Partner at law firm Kingsley Napley Ilda de Sousa warns that as well as getting on top of processes quickly HR managers and directors will need to pay close attention to compliance.

“We think the Home Office will be looking much more closely at compliance in future. HR will have to really understand its responsibilities and liabilities particularly where it is responsible for right to work checks,” she says.

Foreign graduates

The MAC also recommends that the Resident Labour Market Test (RLMT) is expanded to include those already living in the UK and wanting to switch to Tier 2, a route commonly used by graduates. Additionally it suggests the RLMT could be considered for the ICT route.

“There’s nothing stopping employers putting down a list of requirements on the advert that only their own staff could know,” Beech points out. “It’s just going to be another long-winded, expensive exercise for companies.”

He believes the recommendations will frustrate many employers and that skills shortages could be exacerbated where businesses have to carry out the RLMT. This is because applicants, especially graduates, may be put off.

Sector differentiation

Charlotte Holloway, head of policy at UK technology trade body TechUK, highlights minimum salary threshold, particularly for students, as a real problem area for tech companies.

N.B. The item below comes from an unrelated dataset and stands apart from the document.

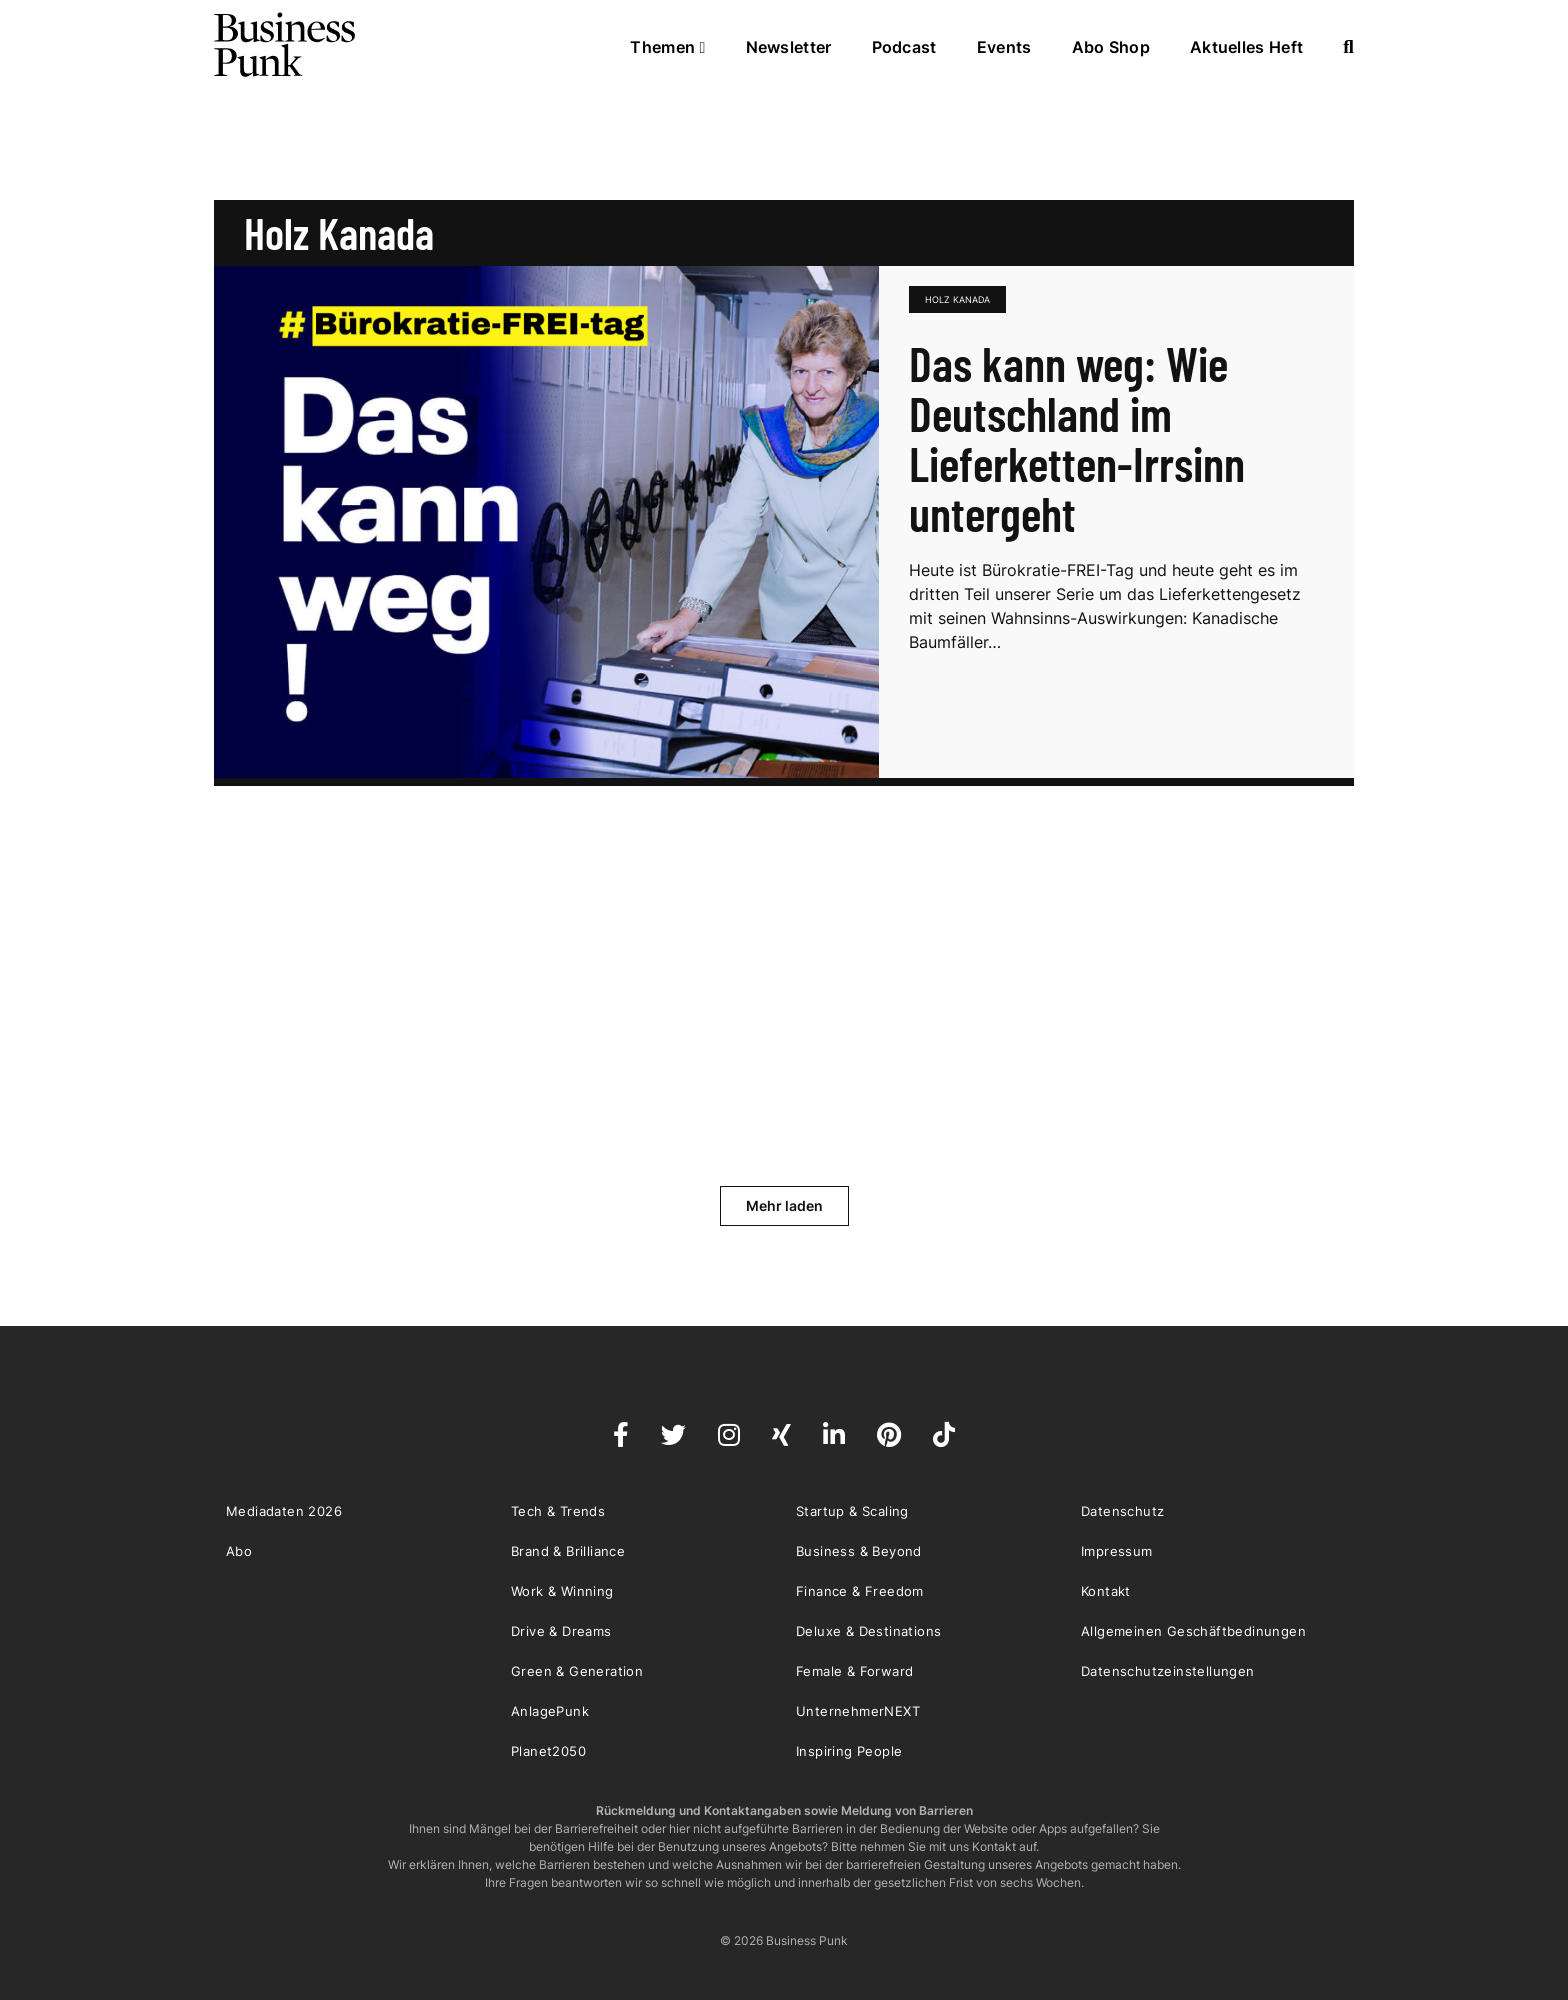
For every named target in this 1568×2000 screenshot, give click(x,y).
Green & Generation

“We are hearing a lot from start-ups who will potentially be affected by this, because their employment offers aren’t always about the money – they include other benefits.”

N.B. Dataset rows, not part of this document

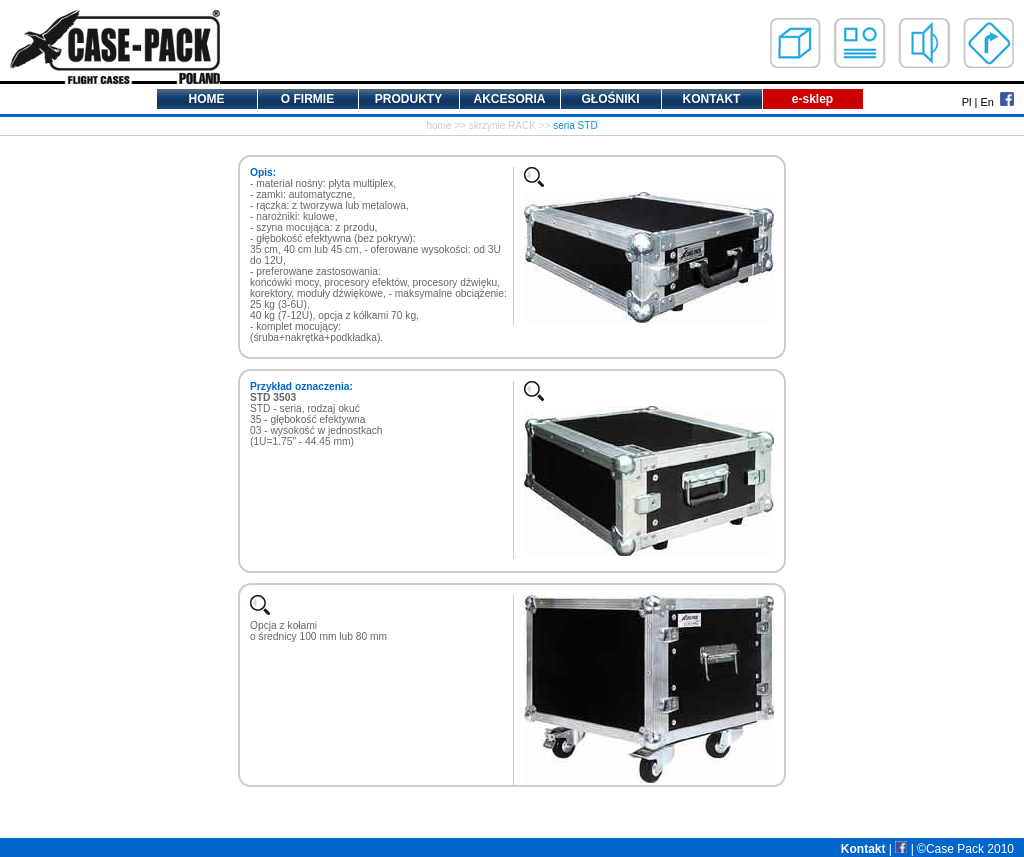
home (438, 125)
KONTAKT (712, 99)
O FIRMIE (307, 99)
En (986, 102)
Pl (967, 102)
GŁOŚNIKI (610, 99)
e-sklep (812, 99)
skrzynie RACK (502, 125)
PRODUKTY (408, 99)
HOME (207, 99)
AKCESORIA (509, 99)
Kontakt (863, 849)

De Sousa agrees and says that one client has stated it will offset the impact of the skills charge on non-EU recruits by making local cutbacks in the UK. Other UK businesses unable to fund the salary threshold, she says, may downscale and set up elsewhere.

“Banks and law firms would welcome the salary threshold because they already pay above the market rate, but an architect may not. You can’t have a blanket provision, it must be considered sector by sector,” she states.

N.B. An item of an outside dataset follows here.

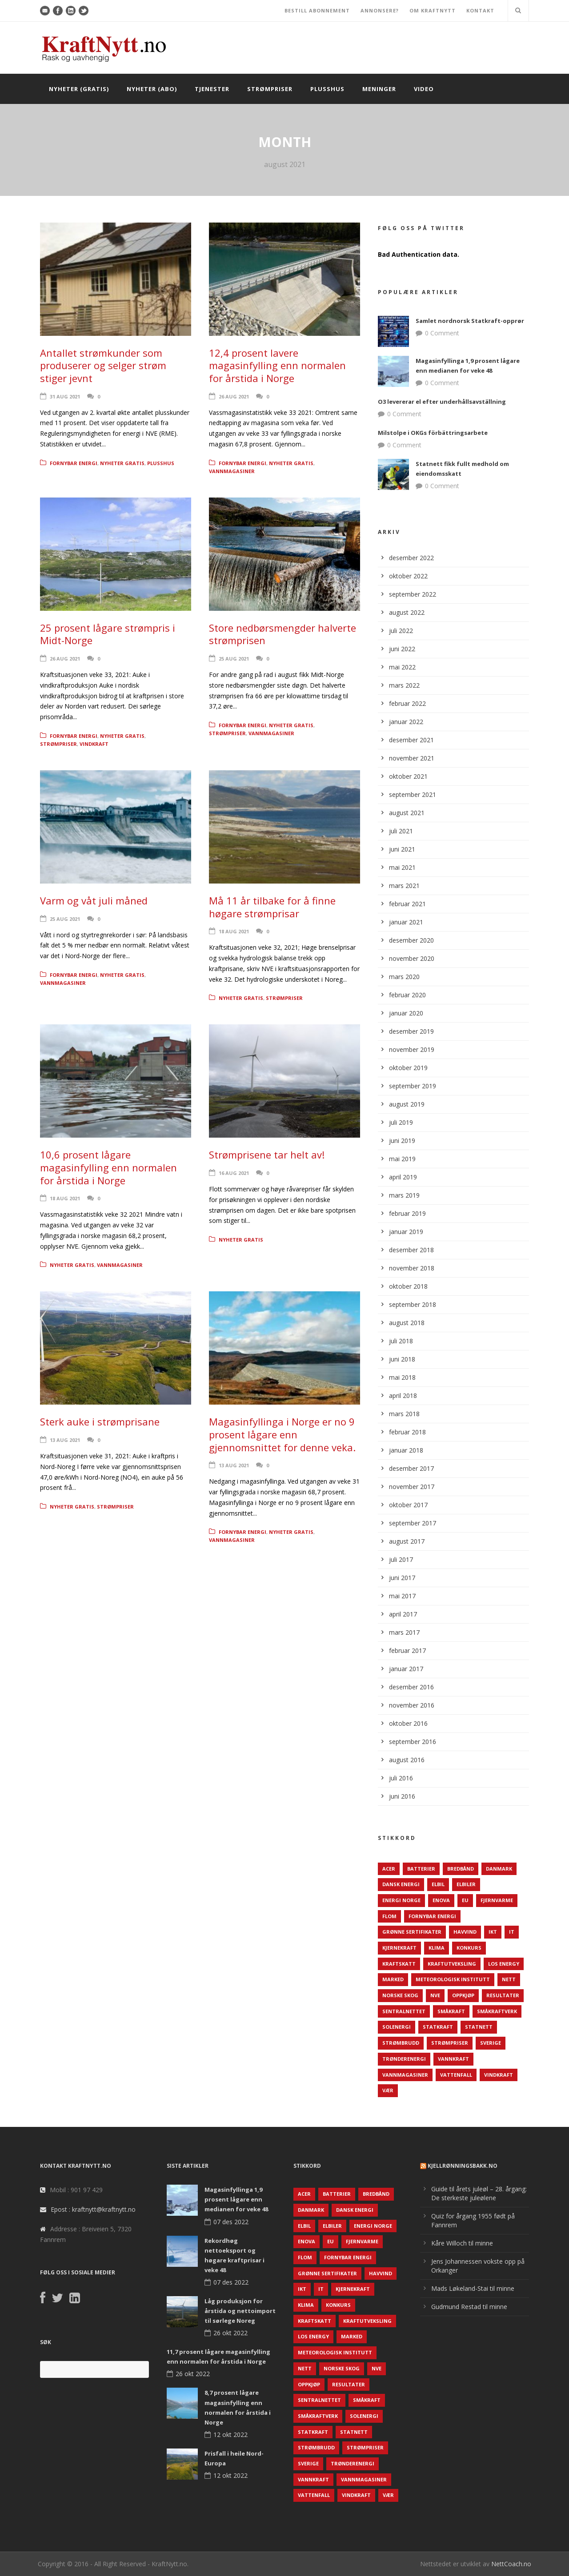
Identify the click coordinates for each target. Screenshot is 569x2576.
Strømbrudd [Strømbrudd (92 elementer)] (400, 2042)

It is a point backed by NHS Employers chief executive Danny Mortimer, who says there is a “real danger in using salary level as the prime determinant of whether the country needs skills”.

“There has to be a more nuanced assessment of the skills the country needs, and the provision of healthcare is a fundamental part of the economic wellbeing of the whole country,” he says.

While the government agreed to temporarily put nurses on the Shortage Occupation List in October 2015 if it does not agree to various calls to make this a longer-term solution the impact of the proposed changes would be crippling, according to Bev Edgar, HR director at Abertawe Bro Morgannwg University Health Board.

“I plan to bring 450 nurses to Wales from the Philippines in the autumn. If we find we have restrictions I will have a massive gap in my workforce,” she explains. “And with the EU drying up we would have to rely on bank and agency nurses again, which has huge implications for patient continuity, training and teamwork.”

Edgar says the real concern would be the minimum salary threshold, which if applied to the NHS would affect both nurses and doctors.

The positives

The CIPD’s public policy adviser Gerwyn Davies says that while he wants to see a greater degree of flexibility, particularly for the public sector and in certain geographical areas, he believes the recommendations are modest and strike “a fair balance between the need to cut immigration and maintain productivity at existing levels”.

Davies applauds the MAC’s decision not to propose the ‘sunsetting’ of jobs on the Shortage Occupation List and to retain Tier 2 dependants’ automatic right to work.

However, the CIPD doesn’t believe that the measures will have the desired effect of boosting training levels in the UK. “Our research shows employers are using every avenue to recruit and train their staff to offset these restrictions,” he says.

Employing non-EU migrants will continue to get tougher, he adds. He points out that Tier 2 recruitment issues only apply to a small proportion of people, so the key now is to focus on the medium term and invest in training to address skills gaps.